What you are asked to do:
Whenever the word "putusan" shows up in a line of the data, copy that line.

[[ Stored data, beginning ]]

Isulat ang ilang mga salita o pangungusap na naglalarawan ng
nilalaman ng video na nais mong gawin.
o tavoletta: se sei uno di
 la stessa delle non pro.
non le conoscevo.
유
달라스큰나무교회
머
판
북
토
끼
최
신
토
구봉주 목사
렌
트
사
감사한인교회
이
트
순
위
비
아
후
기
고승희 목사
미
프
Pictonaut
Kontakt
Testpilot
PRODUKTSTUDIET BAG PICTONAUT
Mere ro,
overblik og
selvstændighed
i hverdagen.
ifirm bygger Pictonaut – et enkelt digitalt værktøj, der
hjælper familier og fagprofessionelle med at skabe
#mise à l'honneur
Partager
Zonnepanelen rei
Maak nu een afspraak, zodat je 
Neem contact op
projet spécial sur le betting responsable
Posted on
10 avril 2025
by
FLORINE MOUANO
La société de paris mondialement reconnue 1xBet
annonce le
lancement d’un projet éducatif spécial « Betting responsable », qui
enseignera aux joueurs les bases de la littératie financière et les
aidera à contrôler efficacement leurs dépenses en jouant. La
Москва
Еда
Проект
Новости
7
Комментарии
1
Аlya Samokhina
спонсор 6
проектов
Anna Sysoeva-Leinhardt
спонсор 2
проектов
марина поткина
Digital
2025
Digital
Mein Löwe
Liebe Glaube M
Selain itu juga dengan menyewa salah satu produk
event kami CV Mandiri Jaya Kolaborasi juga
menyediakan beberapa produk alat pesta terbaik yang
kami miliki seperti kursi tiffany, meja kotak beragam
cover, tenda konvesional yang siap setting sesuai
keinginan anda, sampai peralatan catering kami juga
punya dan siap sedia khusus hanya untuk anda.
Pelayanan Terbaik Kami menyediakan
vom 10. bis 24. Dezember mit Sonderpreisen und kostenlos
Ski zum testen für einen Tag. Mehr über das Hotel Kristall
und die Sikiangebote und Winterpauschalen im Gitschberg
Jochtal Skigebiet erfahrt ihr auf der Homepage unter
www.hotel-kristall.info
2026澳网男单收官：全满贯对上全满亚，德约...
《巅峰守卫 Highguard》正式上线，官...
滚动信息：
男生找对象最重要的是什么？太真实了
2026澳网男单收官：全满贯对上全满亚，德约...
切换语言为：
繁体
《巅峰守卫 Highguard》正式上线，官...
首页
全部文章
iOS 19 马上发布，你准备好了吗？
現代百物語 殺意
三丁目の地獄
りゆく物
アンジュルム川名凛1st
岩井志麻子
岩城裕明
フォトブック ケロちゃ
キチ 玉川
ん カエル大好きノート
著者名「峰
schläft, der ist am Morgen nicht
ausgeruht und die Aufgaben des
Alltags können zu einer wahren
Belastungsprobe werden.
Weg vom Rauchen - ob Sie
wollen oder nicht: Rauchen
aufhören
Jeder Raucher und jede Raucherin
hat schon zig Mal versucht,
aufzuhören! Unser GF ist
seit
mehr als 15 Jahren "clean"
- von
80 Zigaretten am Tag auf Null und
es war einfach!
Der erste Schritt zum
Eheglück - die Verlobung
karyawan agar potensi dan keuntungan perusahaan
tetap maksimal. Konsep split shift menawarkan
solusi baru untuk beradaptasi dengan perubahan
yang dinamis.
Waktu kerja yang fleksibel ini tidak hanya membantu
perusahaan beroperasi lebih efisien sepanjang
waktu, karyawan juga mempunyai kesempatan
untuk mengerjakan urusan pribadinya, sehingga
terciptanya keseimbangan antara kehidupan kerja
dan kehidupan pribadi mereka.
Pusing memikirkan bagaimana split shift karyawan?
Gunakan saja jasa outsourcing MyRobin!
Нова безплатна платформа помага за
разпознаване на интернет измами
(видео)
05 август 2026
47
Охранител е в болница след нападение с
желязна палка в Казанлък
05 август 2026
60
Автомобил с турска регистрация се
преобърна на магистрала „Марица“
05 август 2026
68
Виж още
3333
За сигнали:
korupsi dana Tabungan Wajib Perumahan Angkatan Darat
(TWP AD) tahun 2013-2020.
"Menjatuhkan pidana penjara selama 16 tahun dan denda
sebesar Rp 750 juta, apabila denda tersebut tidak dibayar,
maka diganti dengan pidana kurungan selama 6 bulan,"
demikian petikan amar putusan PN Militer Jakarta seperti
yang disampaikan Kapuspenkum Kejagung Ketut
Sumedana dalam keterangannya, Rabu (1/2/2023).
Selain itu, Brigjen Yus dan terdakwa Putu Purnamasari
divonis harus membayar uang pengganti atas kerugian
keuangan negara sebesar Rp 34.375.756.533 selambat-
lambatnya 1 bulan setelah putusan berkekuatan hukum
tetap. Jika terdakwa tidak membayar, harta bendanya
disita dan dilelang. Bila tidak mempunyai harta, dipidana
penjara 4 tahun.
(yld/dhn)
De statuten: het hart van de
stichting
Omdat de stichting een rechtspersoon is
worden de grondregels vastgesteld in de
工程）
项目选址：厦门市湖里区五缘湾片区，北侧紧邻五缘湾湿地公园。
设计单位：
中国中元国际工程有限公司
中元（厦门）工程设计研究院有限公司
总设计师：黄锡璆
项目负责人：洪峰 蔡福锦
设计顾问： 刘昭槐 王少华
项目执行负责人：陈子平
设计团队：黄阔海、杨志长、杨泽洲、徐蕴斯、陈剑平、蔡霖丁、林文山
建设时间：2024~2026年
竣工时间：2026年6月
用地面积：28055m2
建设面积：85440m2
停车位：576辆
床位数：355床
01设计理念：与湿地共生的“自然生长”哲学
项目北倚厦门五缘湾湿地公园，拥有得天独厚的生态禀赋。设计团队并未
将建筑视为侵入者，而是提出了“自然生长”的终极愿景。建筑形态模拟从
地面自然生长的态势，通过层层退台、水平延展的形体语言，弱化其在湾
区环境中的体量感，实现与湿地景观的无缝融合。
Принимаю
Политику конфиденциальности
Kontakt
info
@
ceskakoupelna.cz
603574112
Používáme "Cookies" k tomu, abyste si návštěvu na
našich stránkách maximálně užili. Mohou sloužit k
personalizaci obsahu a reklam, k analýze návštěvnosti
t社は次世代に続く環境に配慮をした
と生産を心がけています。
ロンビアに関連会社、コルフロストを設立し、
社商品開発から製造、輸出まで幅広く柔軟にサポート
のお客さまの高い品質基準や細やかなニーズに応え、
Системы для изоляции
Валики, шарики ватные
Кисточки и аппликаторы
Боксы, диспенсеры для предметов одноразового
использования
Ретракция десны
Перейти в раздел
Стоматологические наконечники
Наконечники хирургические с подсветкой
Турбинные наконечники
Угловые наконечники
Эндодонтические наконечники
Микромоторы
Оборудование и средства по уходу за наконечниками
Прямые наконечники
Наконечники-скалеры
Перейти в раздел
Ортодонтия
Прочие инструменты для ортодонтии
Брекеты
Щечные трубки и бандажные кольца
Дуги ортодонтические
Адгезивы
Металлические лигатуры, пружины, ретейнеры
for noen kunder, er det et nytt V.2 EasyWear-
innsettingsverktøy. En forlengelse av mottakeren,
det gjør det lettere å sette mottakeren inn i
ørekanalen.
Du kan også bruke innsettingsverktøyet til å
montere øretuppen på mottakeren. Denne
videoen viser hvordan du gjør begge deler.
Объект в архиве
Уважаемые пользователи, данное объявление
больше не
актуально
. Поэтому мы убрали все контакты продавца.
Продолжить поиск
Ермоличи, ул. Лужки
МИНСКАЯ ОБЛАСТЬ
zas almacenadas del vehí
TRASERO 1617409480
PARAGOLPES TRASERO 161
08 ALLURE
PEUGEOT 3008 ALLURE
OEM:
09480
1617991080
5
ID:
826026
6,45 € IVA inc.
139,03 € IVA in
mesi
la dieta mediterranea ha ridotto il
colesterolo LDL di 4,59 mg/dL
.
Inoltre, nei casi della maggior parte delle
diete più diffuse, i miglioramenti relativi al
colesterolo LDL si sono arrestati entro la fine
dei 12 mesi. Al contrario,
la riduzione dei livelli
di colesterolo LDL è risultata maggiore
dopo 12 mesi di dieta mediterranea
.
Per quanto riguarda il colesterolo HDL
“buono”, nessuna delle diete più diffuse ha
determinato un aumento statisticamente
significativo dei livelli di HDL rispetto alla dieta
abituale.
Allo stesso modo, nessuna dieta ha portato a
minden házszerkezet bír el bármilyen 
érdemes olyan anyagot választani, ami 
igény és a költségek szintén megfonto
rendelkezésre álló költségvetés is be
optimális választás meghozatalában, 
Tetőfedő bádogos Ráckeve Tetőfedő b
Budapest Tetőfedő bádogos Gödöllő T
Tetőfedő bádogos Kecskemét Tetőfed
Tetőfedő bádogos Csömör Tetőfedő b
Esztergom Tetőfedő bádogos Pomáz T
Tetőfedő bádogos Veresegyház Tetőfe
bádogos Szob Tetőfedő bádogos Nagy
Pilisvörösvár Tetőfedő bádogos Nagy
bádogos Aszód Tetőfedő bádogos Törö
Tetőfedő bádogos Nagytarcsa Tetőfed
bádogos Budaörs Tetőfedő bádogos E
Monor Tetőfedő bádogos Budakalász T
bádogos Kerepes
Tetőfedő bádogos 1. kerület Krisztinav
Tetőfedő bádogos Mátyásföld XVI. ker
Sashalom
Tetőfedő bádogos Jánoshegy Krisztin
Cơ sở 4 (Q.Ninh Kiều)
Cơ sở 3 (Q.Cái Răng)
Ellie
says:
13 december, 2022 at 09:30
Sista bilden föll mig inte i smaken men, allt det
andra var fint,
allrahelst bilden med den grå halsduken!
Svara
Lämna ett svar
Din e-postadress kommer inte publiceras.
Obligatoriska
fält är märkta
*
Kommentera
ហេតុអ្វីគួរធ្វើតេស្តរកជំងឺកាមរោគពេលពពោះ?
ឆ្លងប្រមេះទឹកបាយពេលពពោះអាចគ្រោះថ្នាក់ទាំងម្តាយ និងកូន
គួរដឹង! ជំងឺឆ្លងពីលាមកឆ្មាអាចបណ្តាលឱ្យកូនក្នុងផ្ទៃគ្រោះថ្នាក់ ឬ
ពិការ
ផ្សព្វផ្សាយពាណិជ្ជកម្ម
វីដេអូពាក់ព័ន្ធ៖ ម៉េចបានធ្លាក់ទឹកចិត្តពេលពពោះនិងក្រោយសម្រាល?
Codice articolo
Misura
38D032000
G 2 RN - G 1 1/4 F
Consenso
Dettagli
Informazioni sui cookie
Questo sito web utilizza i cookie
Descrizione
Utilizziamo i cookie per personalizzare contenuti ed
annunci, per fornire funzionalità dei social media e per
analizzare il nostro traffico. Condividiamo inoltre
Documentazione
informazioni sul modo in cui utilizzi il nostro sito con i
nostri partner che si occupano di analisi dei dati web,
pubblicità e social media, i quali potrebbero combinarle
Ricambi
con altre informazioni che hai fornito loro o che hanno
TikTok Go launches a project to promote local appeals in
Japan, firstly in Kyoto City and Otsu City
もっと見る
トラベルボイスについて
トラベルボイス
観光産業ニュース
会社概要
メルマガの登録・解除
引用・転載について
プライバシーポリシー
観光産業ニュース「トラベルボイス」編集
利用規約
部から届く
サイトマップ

[[ Stored data, end ]]

Response for this exercise:
demikian petikan amar putusan PN Militer Jakarta seperti
lambatnya 1 bulan setelah putusan berkekuatan hukum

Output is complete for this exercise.